Search code examples
cythonbitwise-operatorsbit-shiftinteger-arithmetic

C-Style Arithmetic in Cython on unsigned int


Is there an easy way to make left shift, and subtraction work as they would in C on unsigned integers with Cython?

For instance:

def left_shift(unsigned int x, unsigned int shift):
  return x << shift

def main():
  print left_shift(0xffffffff, 4)
  print left_shift(0xffffffff, 8)
  print left_shift(0xffffffff, 12)

I would expect this to print the decimal equivalent of

0xfffffff0
0xffffff00
0xfffff000

and that is actually what I get.

4294967280
4294967040
4294963200

However, if I try to do something more elaborate such as use one of Jenkins' hash functions on a large input, this is what I get:

def hash_fcn1(unsigned int key):
  key = (key ^ 0xdeadbeef) + (key << 4)
  key = key ^ (key >> 10)
  key = key + (key << 7)
  key = key ^ (key >> 13)
  return key

hash_fcn1(0xffffffff)

File "./hash_fcn_test.py", line 94, in <module>
    main()
  File "./hash_fcn_test.py", line 60, in main
    print hash_fcn1(0xffffffff)
  File "hash_fcns.pyx", line 6, in hash_fcns.hash_fcn1 (/home/medusa/.pyxbld/temp.linux-x86_64-2.7/pyrex/hash_fcns.c:854)
    key = (key ^ 0xdeadbeef) + (key << 4)
**OverflowError: value too large to convert to unsigned int**

Similar issues arise when the value of a computation would result in a negative number. Is there any way around these issues? I would like the computation to behave just as it does in C. Is that too much to ask? I've scoured the web, and it appears that the common practice is just to bitwise and (&) each result with MAX_INT, but that is very heavy handed.
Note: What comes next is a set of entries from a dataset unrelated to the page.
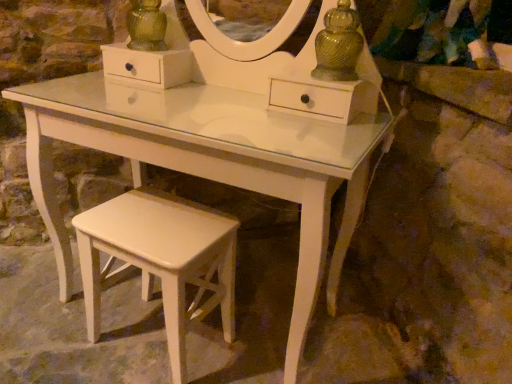 This screenshot has width=512, height=384. What do you see at coordinates (161, 260) in the screenshot? I see `white painted wood stool at lower left` at bounding box center [161, 260].

The height and width of the screenshot is (384, 512). I want to click on white painted wood stool at lower left, so click(x=161, y=260).

Image resolution: width=512 pixels, height=384 pixels. I want to click on white painted wood stool at lower left, so click(161, 260). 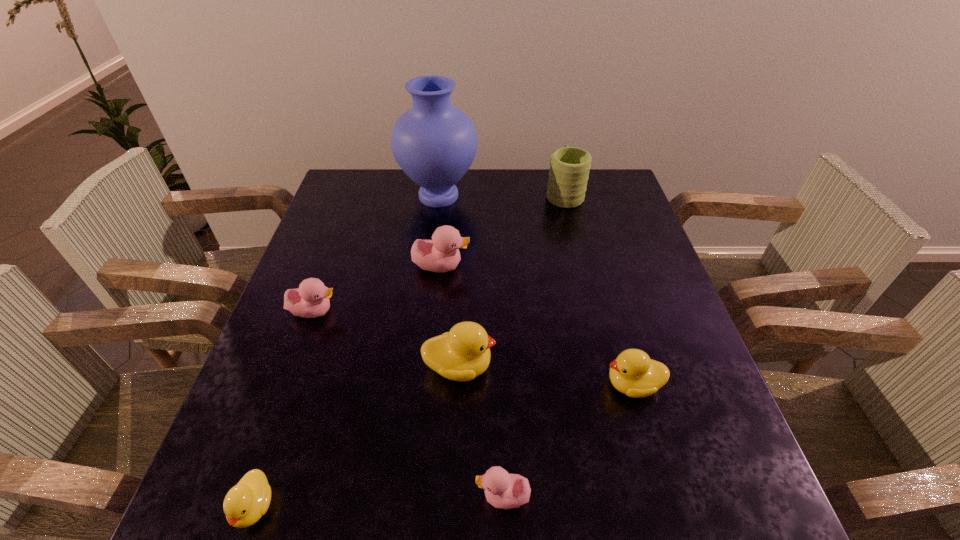 This screenshot has width=960, height=540. Find the location of `vacant region located 0.400m on the beak of the rightmost duckling`. vacant region located 0.400m on the beak of the rightmost duckling is located at coordinates (405, 384).

You are a GUI agent. You are given a task and a screenshot of the screen. Output one action in this format:
    pyautogui.click(x=<x>, y=<y>)
    Task: Click on the vacant space located 0.260m on the front-facing side of the rightmost pink duckling
    The width and height of the screenshot is (960, 540).
    Given the screenshot: What is the action you would take?
    pyautogui.click(x=321, y=496)

Where is `free location located 0.340m on the front-facing side of the rightmost pink duckling`? The width and height of the screenshot is (960, 540). free location located 0.340m on the front-facing side of the rightmost pink duckling is located at coordinates [x=273, y=496].

Where is `free space located 0.220m on the front-facing side of the rightmost pink duckling`? This screenshot has height=540, width=960. free space located 0.220m on the front-facing side of the rightmost pink duckling is located at coordinates (344, 496).

This screenshot has width=960, height=540. I want to click on vase present at the far edge, so click(434, 143).

The image size is (960, 540). I want to click on mug that is at the far edge, so click(569, 167).

The image size is (960, 540). Find the location of `mug that is at the right edge`. mug that is at the right edge is located at coordinates (569, 167).

Where is `duckling located at the right edge`? duckling located at the right edge is located at coordinates (633, 373).

The image size is (960, 540). In order to click on object present at the near left corner in this screenshot , I will do `click(245, 503)`.

Find the location of `object that is at the far right corner`. object that is at the far right corner is located at coordinates (569, 167). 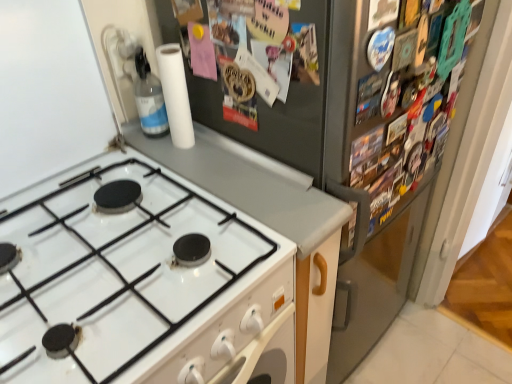 What are the coordinates of `empty space that is ontop of white matte countertop at center` in the screenshot? It's located at (236, 173). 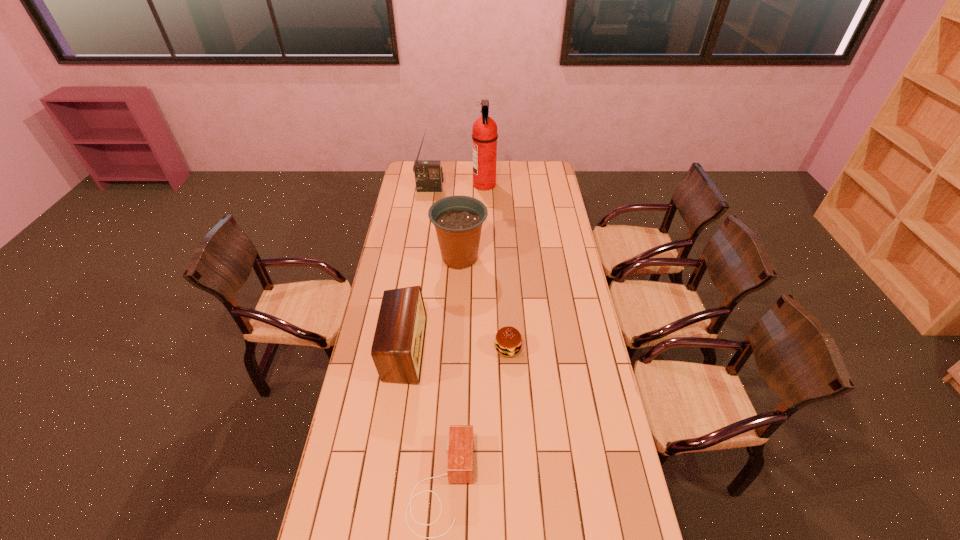 Where is `blank space located on the side of the fire extinguisher near the handle`? Image resolution: width=960 pixels, height=540 pixels. blank space located on the side of the fire extinguisher near the handle is located at coordinates coord(447,185).

Where is `free region located on the side of the fire extinguisher near the handle`? The image size is (960, 540). free region located on the side of the fire extinguisher near the handle is located at coordinates pos(427,185).

Where is `free space located on the side of the fire extinguisher near the handle`? free space located on the side of the fire extinguisher near the handle is located at coordinates (429, 185).

This screenshot has height=540, width=960. Find the location of `free space located 0.330m on the display of the fifth shortest object`. free space located 0.330m on the display of the fifth shortest object is located at coordinates (424, 227).

Locate an element on the screen. This screenshot has height=540, width=960. free spot located 0.290m on the front of the third farthest object is located at coordinates (457, 325).

You are a GUI agent. You are given a task and a screenshot of the screen. Output one action in this format:
    pyautogui.click(x=<x>, y=<y>)
    Task: Click on the free spot located on the front-facing side of the second nearest radio receiver
    The height and width of the screenshot is (540, 960).
    Given the screenshot: What is the action you would take?
    pyautogui.click(x=448, y=349)

Where is `vacant space located 0.110m on the right of the hamburger`? vacant space located 0.110m on the right of the hamburger is located at coordinates (550, 348).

Is there just a flag that I can set either in the Cython compiler or elsewhere?


Solution

  • I believe, the arithmetic type if cython depends on the types of numbers being operated on. I believe the issue in your code is on this line, key = (key ^ 0xdeadbeef) + (key << 4). Cython translates this line to:

      __pyx_t_1 = __Pyx_PyInt_From_unsigned_int(__pyx_v_key); if (unlikely(!__pyx_t_1)) {__pyx_filename = __pyx_f[0]; __pyx_lineno = 13; __pyx_clineno = __LINE__; goto __pyx_L1_error;}
      __Pyx_GOTREF(__pyx_t_1);
      __pyx_t_2 = PyNumber_Xor(__pyx_t_1, __pyx_int_3735928559); if (unlikely(!__pyx_t_2)) {__pyx_filename = __pyx_f[0]; __pyx_lineno = 13; __pyx_clineno = __LINE__; goto __pyx_L1_error;}
      __Pyx_GOTREF(__pyx_t_2);
      __Pyx_DECREF(__pyx_t_1); __pyx_t_1 = 0;
      __pyx_t_1 = __Pyx_PyInt_From_long((__pyx_v_key << 4)); if (unlikely(!__pyx_t_1)) {__pyx_filename = __pyx_f[0]; __pyx_lineno = 13; __pyx_clineno = __LINE__; goto __pyx_L1_error;}
      __Pyx_GOTREF(__pyx_t_1);
      __pyx_t_3 = PyNumber_Add(__pyx_t_2, __pyx_t_1); if (unlikely(!__pyx_t_3)) {__pyx_filename = __pyx_f[0]; __pyx_lineno = 13; __pyx_clineno = __LINE__; goto __pyx_L1_error;}
      __Pyx_GOTREF(__pyx_t_3);
      __Pyx_DECREF(__pyx_t_2); __pyx_t_2 = 0;
      __Pyx_DECREF(__pyx_t_1); __pyx_t_1 = 0;
      __pyx_t_4 = __Pyx_PyInt_As_unsigned_int(__pyx_t_3); if (unlikely((__pyx_t_4 == (unsigned int)-1) && PyErr_Occurred())) {__pyx_filename = __pyx_f[0]; __pyx_lineno = 13; __pyx_clineno = __LINE__; goto __pyx_L1_error;}
      __Pyx_DECREF(__pyx_t_3); __pyx_t_3 = 0;
      __pyx_v_key = __pyx_t_4;
    

    What you probably want is this key = (key ^ <unsigned int> 0xdeadbeef) + (key << 4), which gets translated to:

    __pyx_v_key = ((__pyx_v_key ^ ((unsigned int)0xdeadbeef)) + (__pyx_v_key << 4));
    

    Big difference right :). You might find the need for an explicit cast here surprising, but I think it makes sense. In cython everything behaves the way it would in pytyhon, unless explicitly told to do something different. Here cython treats 0xdeadbeef as a python int type, unless you explicitly cast it or assign it to a typed variable.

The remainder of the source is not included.